EXERCISE INPUTS:

........

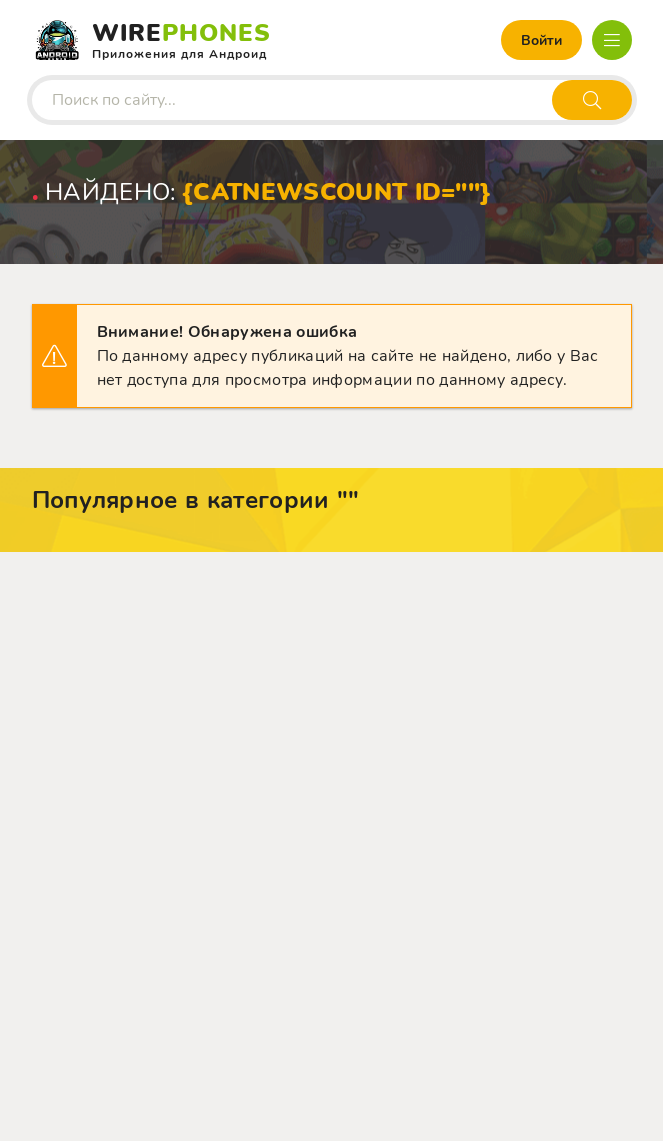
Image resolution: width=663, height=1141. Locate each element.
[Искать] (592, 100)
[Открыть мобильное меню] (612, 40)
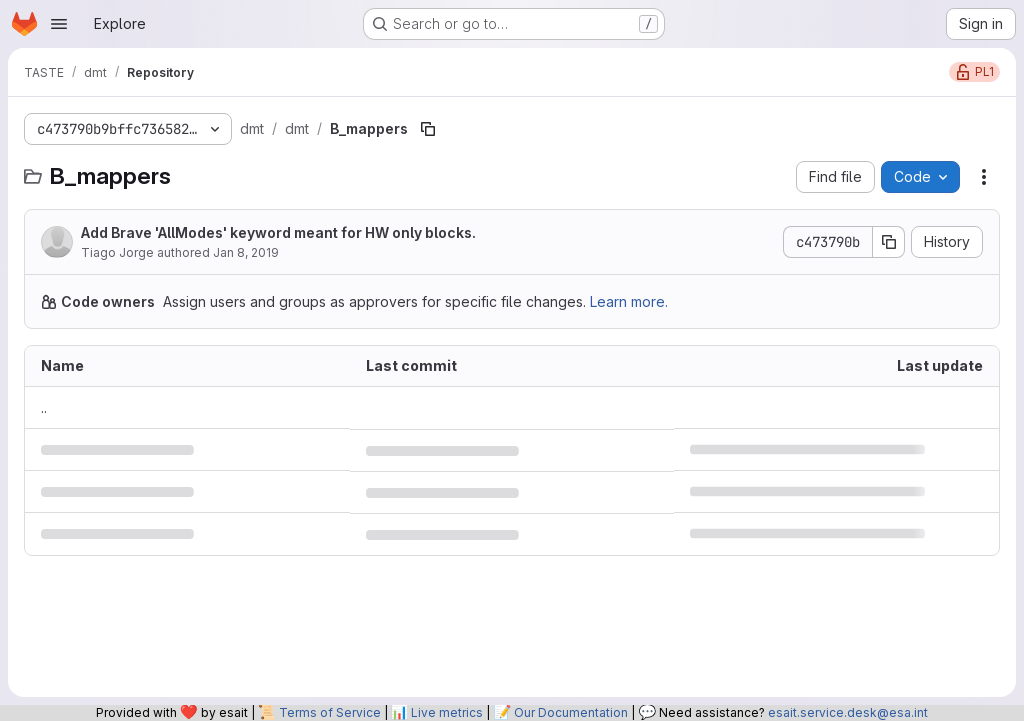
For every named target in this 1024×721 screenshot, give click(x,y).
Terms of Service (330, 712)
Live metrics (447, 712)
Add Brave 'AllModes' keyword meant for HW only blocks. (278, 232)
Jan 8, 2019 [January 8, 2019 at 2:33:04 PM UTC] (246, 252)
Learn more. (629, 301)
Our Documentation (571, 712)
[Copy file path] (428, 129)
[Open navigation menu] (59, 24)
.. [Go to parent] (44, 407)
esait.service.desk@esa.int (848, 712)
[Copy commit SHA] (889, 242)
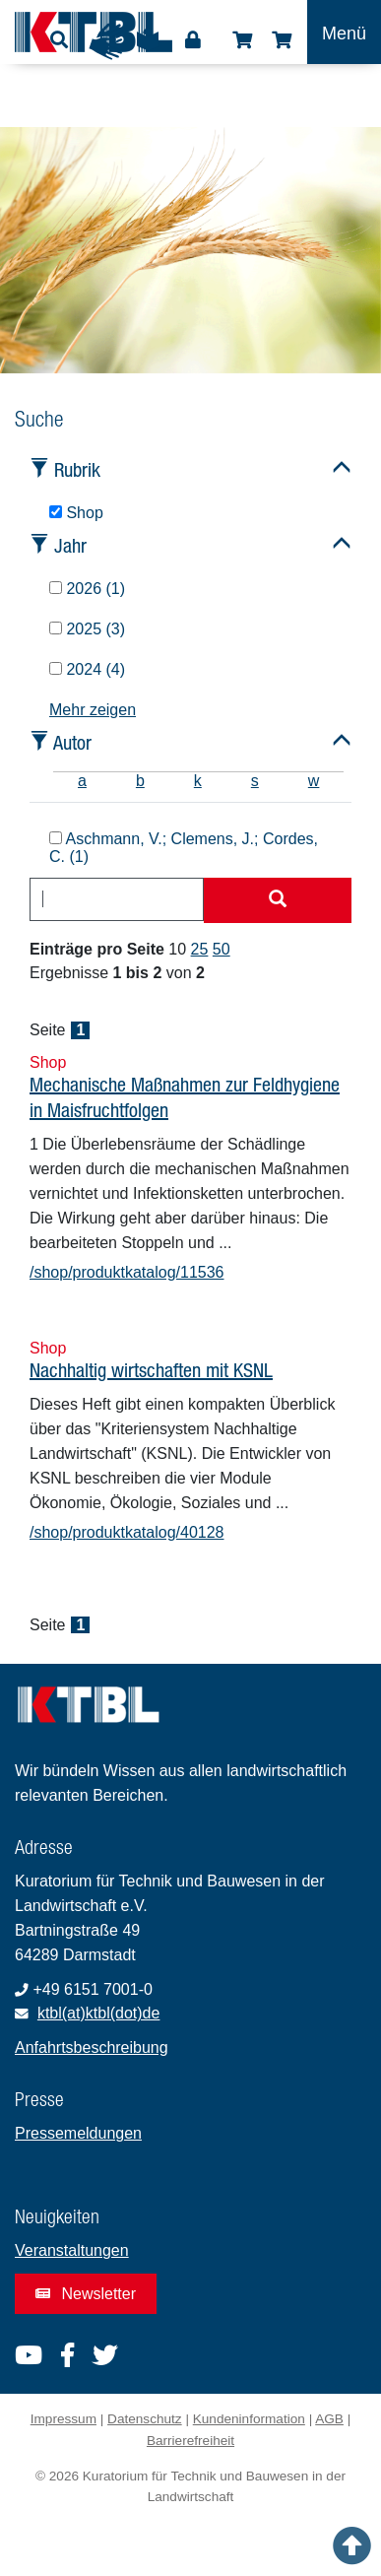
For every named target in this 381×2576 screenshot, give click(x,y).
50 (221, 949)
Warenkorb (281, 40)
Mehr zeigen (92, 709)
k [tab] (198, 780)
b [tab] (140, 780)
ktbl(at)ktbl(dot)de (98, 2013)
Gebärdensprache (107, 41)
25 (200, 949)
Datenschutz (144, 2418)
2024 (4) (87, 669)
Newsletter (85, 2293)
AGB (329, 2418)
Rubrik (77, 469)
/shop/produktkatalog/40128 (126, 1532)
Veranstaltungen (72, 2250)
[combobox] (117, 899)
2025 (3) (87, 629)
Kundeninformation (249, 2418)
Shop (242, 40)
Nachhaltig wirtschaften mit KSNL (151, 1369)
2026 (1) (87, 588)
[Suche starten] (277, 900)
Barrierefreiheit (190, 2440)
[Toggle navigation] (344, 32)
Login (193, 40)
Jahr (70, 545)
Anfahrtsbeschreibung (91, 2047)
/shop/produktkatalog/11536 (126, 1272)
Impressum (63, 2418)
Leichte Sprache (147, 46)
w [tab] (314, 780)
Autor (72, 742)
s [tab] (255, 780)
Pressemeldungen (78, 2133)
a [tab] (82, 780)
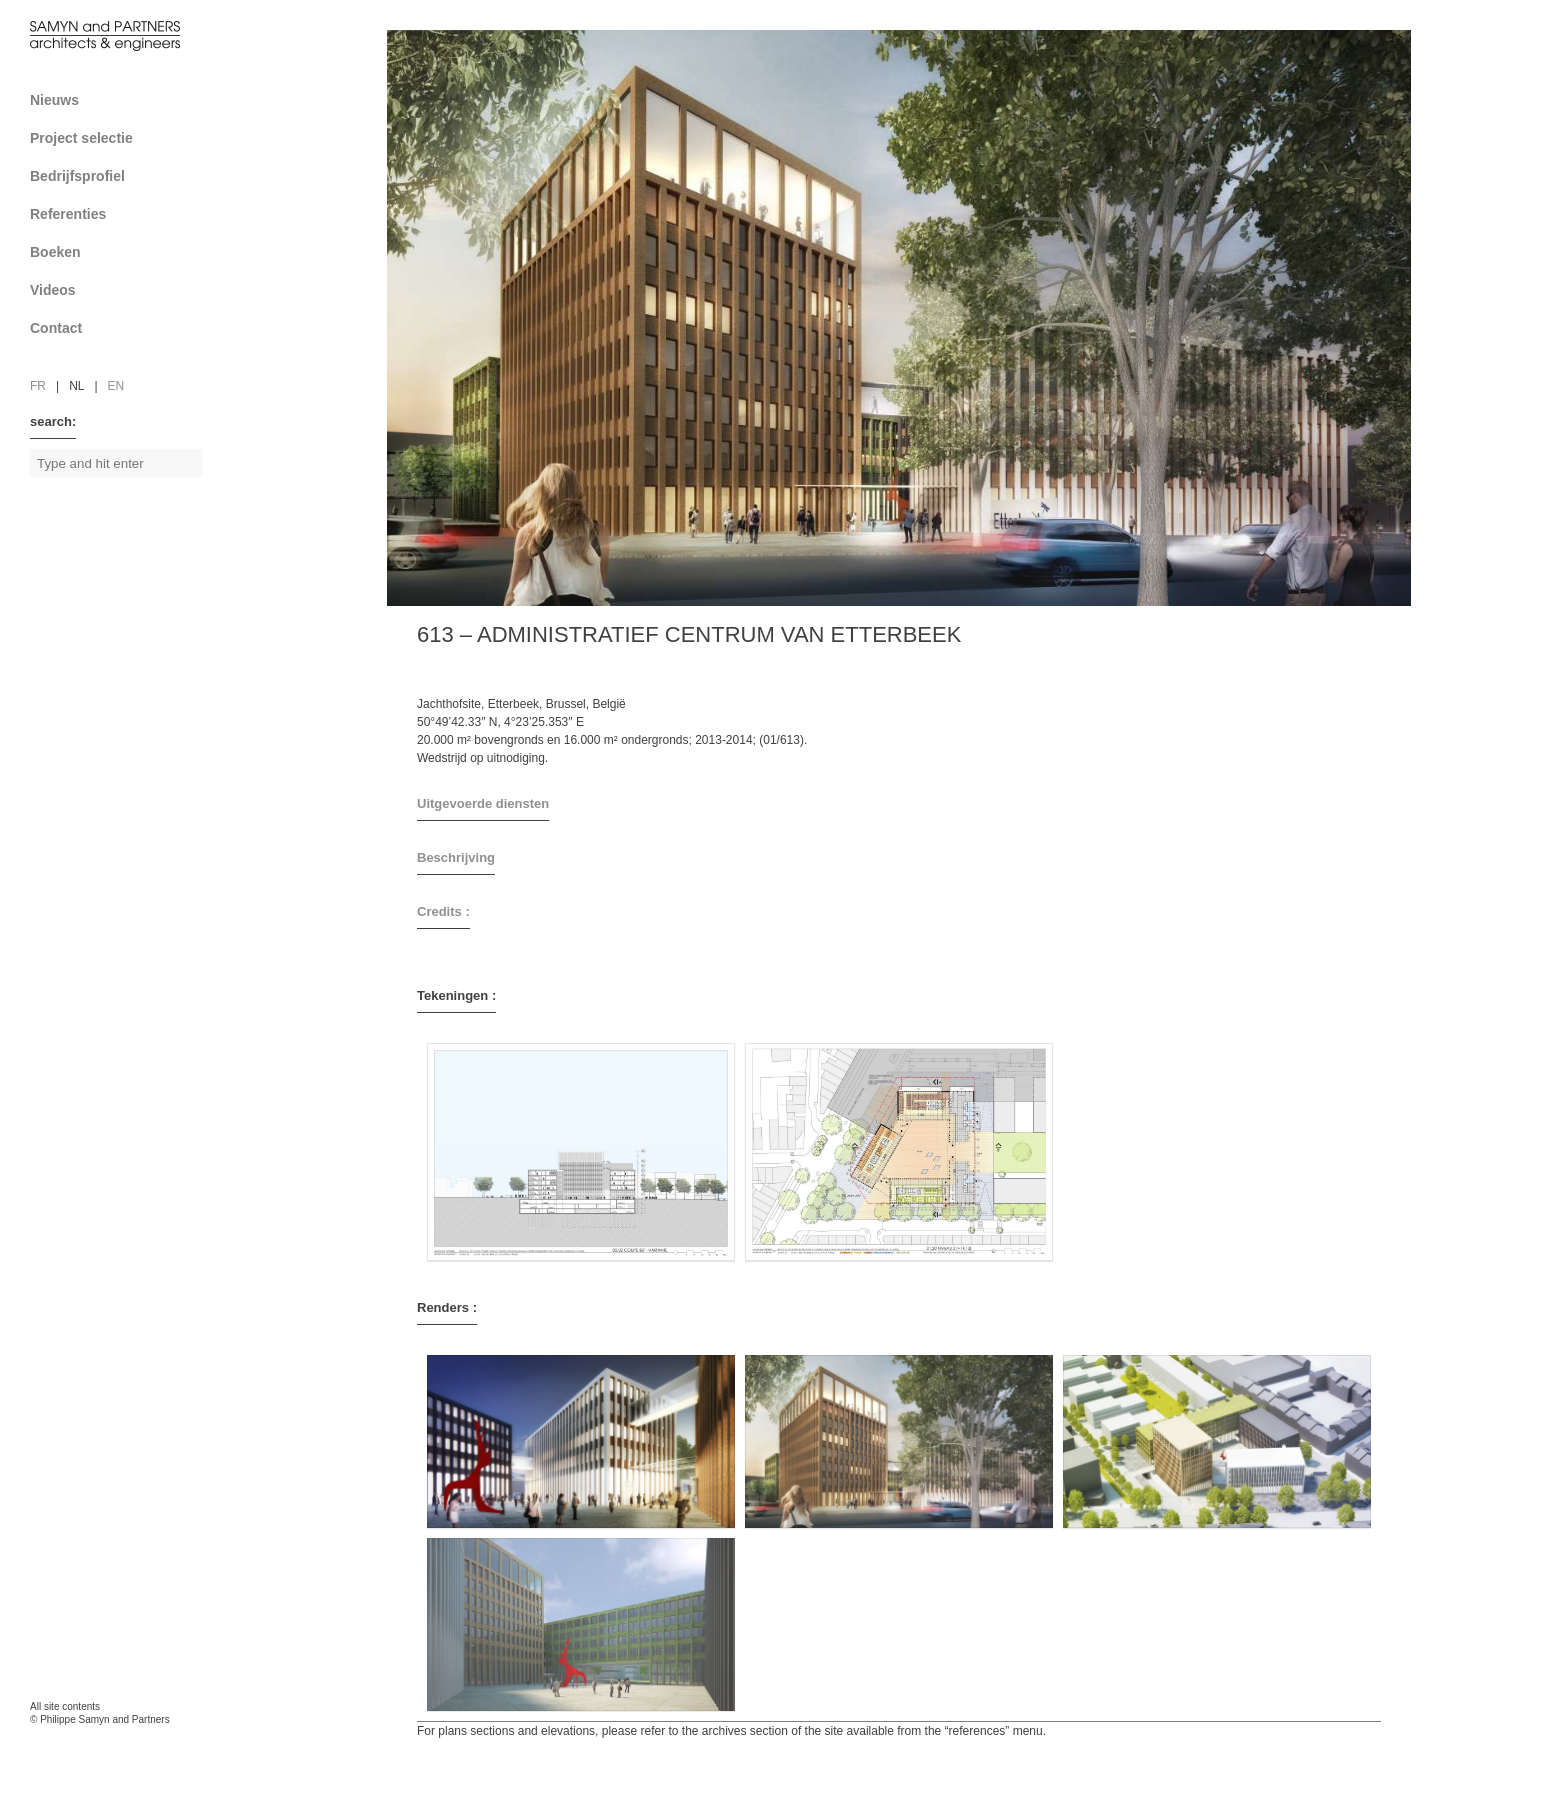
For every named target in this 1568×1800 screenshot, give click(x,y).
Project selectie (122, 138)
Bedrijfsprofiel (122, 176)
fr (38, 386)
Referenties (122, 214)
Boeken (122, 252)
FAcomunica (116, 1740)
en (116, 386)
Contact (122, 328)
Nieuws (54, 100)
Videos (53, 290)
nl (76, 386)
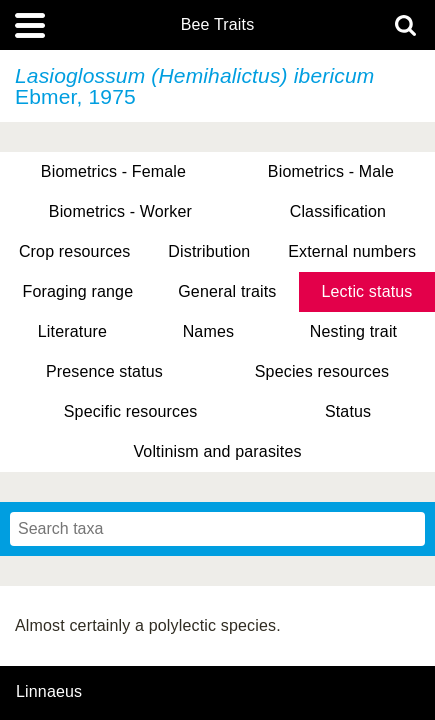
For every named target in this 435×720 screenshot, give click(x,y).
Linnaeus (49, 692)
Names (208, 331)
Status (348, 411)
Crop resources (75, 251)
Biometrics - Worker (120, 211)
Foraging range (77, 291)
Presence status (104, 371)
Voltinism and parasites (217, 451)
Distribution (209, 251)
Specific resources (131, 411)
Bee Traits (218, 25)
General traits (227, 291)
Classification (338, 211)
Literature (72, 331)
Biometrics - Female (113, 171)
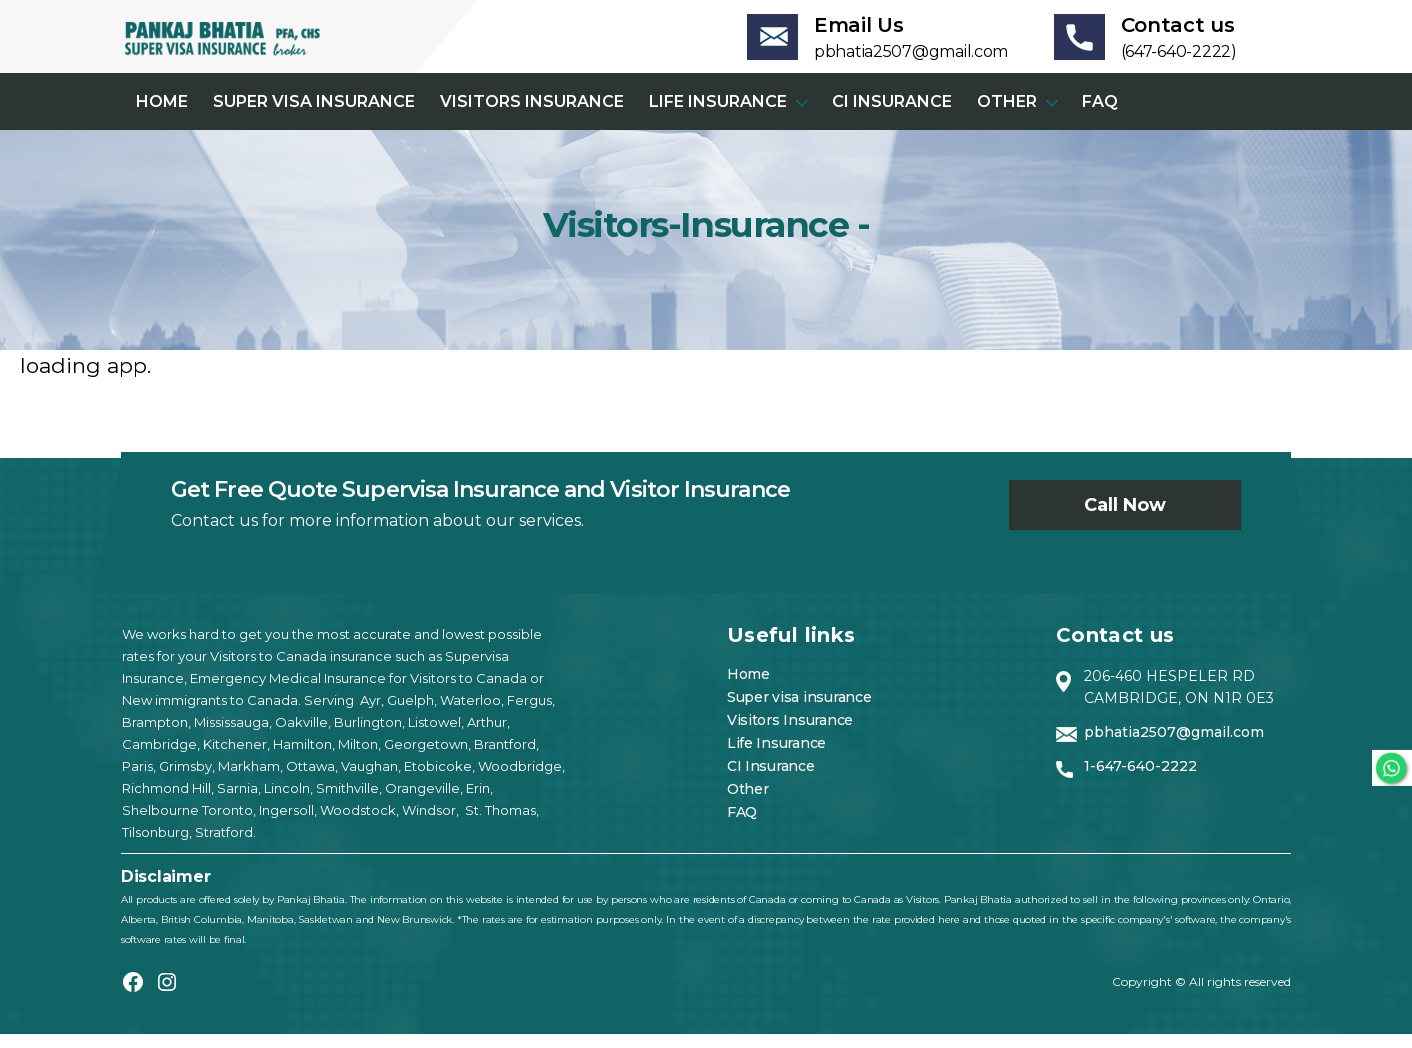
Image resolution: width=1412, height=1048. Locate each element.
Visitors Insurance (532, 115)
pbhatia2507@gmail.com (1174, 746)
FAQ (1100, 115)
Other (1007, 115)
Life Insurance (718, 115)
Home (162, 115)
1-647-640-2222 (1140, 780)
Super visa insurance (314, 115)
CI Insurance (892, 115)
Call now (1125, 519)
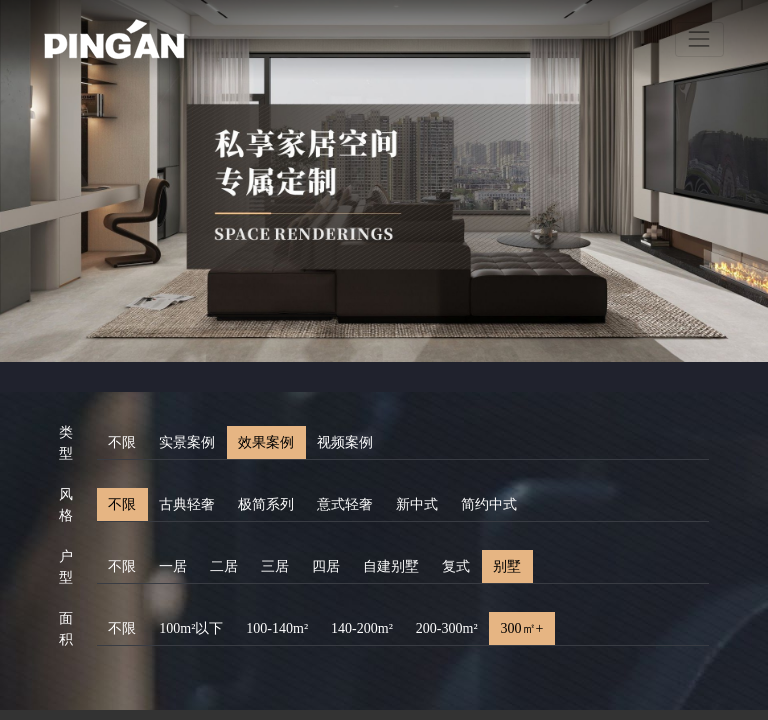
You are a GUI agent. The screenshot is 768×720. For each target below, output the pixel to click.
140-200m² (362, 628)
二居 (224, 566)
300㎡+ (522, 628)
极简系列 (266, 504)
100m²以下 (191, 628)
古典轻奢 (187, 504)
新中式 (417, 504)
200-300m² (447, 628)
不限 (122, 442)
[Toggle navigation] (699, 39)
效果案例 (266, 442)
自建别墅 (391, 566)
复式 (456, 566)
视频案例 (345, 442)
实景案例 (187, 442)
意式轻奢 (345, 504)
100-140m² (277, 628)
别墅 (507, 566)
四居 (326, 566)
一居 (173, 566)
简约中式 (489, 504)
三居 (275, 566)
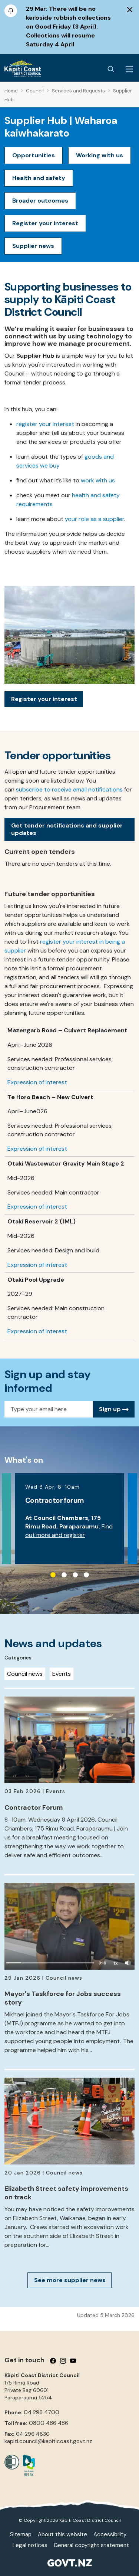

........

TASK REQUIREMENTS: Would you print the material exactly once more, without any of its pictures?

OUTPUT:
Image resolution: width=663, height=1141. Locate each element.
[Искать] (592, 100)
[Открыть мобильное меню] (612, 40)
For every named target in this 1024×721 screenshot, give click(x,y).
Terms of Service (330, 712)
Live metrics (447, 712)
Add Brave 'AllModes' keyword meant for HW only blocks. (278, 232)
Jan 8, 2019 [January 8, 2019 at 2:33:04 PM UTC] (246, 252)
Learn more. (629, 301)
Our Documentation (571, 712)
[Copy file path] (428, 129)
[Open navigation menu] (59, 24)
.. [Go to parent] (44, 407)
esait.service.desk@esa.int (848, 712)
[Copy commit SHA] (889, 242)
For every named target in this 381×2576 screenshot, give click(x,y).
50 (221, 949)
Warenkorb (281, 40)
Mehr zeigen (92, 709)
k [tab] (198, 780)
b [tab] (140, 780)
ktbl(at)ktbl(dot)de (98, 2013)
Gebärdensprache (107, 41)
25 (200, 949)
Datenschutz (144, 2418)
2024 (4) (87, 669)
Newsletter (85, 2293)
AGB (329, 2418)
Rubrik (77, 469)
/shop/produktkatalog/40128 (126, 1532)
Veranstaltungen (72, 2250)
[combobox] (117, 899)
2025 (3) (87, 629)
Kundeninformation (249, 2418)
Shop (242, 40)
Nachhaltig wirtschaften mit KSNL (151, 1369)
2026 (1) (87, 588)
[Suche starten] (277, 900)
Barrierefreiheit (190, 2440)
[Toggle navigation] (344, 32)
Login (193, 40)
Jahr (70, 545)
Anfahrtsbeschreibung (91, 2047)
/shop/produktkatalog/11536 (126, 1272)
Impressum (63, 2418)
Leichte Sprache (147, 46)
w [tab] (314, 780)
Autor (72, 742)
s [tab] (255, 780)
Pressemeldungen (78, 2133)
a [tab] (82, 780)
For every named target in this 1568×1800 screenshot, give click(x,y).
Project selectie (122, 138)
Bedrijfsprofiel (122, 176)
fr (38, 386)
Referenties (122, 214)
Boeken (122, 252)
FAcomunica (116, 1740)
en (116, 386)
Contact (122, 328)
Nieuws (54, 100)
Videos (53, 290)
nl (76, 386)
For every named target in this 435×720 screenshot, give click(x,y).
Linnaeus (49, 692)
Names (208, 331)
Status (348, 411)
Crop resources (75, 251)
Biometrics - Worker (120, 211)
Foraging range (77, 291)
Presence status (104, 371)
Voltinism and parasites (217, 451)
Distribution (209, 251)
Specific resources (131, 411)
Bee Traits (218, 25)
General traits (227, 291)
Classification (338, 211)
Literature (72, 331)
Biometrics - Female (113, 171)
Image resolution: width=1412, height=1048. Locate each element.
Visitors Insurance (532, 115)
pbhatia2507@gmail.com (1174, 746)
FAQ (1100, 115)
Other (1007, 115)
Life Insurance (718, 115)
Home (162, 115)
1-647-640-2222 (1140, 780)
Super visa insurance (314, 115)
CI Insurance (892, 115)
Call now (1125, 519)
You are a GUI agent. The screenshot is 768×720. For each target below, output the pixel to click.
140-200m² (362, 628)
二居 (224, 566)
300㎡+ (522, 628)
极简系列 (266, 504)
100m²以下 (191, 628)
古典轻奢 (187, 504)
新中式 (417, 504)
200-300m² (447, 628)
不限 (122, 442)
[Toggle navigation] (699, 39)
效果案例 (266, 442)
自建别墅 (391, 566)
复式 (456, 566)
视频案例 (345, 442)
实景案例 (187, 442)
意式轻奢 (345, 504)
100-140m² (277, 628)
别墅 (507, 566)
四居 (326, 566)
一居 (173, 566)
简约中式 (489, 504)
三居 (275, 566)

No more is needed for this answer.